▸ TASK OBJECTIVE:
Please repeat the records word for word and skip the pictures.

▸ DATA SECTION:

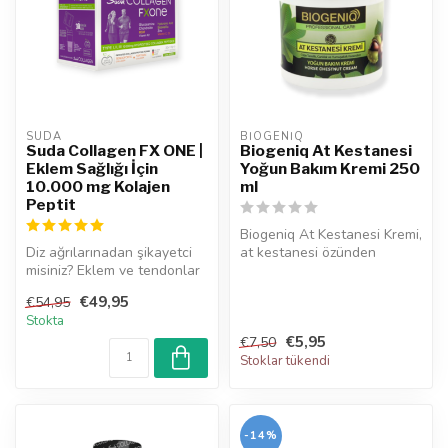
SUDA  
BIOGENIQ
Suda Collagen FX ONE |
Biogeniq At Kestanesi
Eklem Sağlığı İçin
Yoğun Bakım Kremi 250
10.000 mg Kolajen
ml
Peptit
Biogeniq At Kestanesi Kremi,
Diz ağrılarınadan şikayetci
at kestanesi özünden
misiniz? Eklem ve tendonlar
yapılmış bitkisel bir
için patenli kolajen il...
üründür....
€49,95
€54,95
Stokta
€5,95
€7,50
Stoklar tükendi
-14%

▸ EXERCISE RESPONSE:
SUDA  
BIOGENIQ
Suda Collagen FX ONE |
Biogeniq At Kestanesi
Eklem Sağlığı İçin
Yoğun Bakım Kremi 250
10.000 mg Kolajen
ml
Peptit
Biogeniq At Kestanesi Kremi,
Diz ağrılarınadan şikayetci
at kestanesi özünden
misiniz? Eklem ve tendonlar
yapılmış bitkisel bir
için patenli kolajen il...
üründür....
€49,95
€54,95
Stokta
€5,95
€7,50
Stoklar tükendi
-14%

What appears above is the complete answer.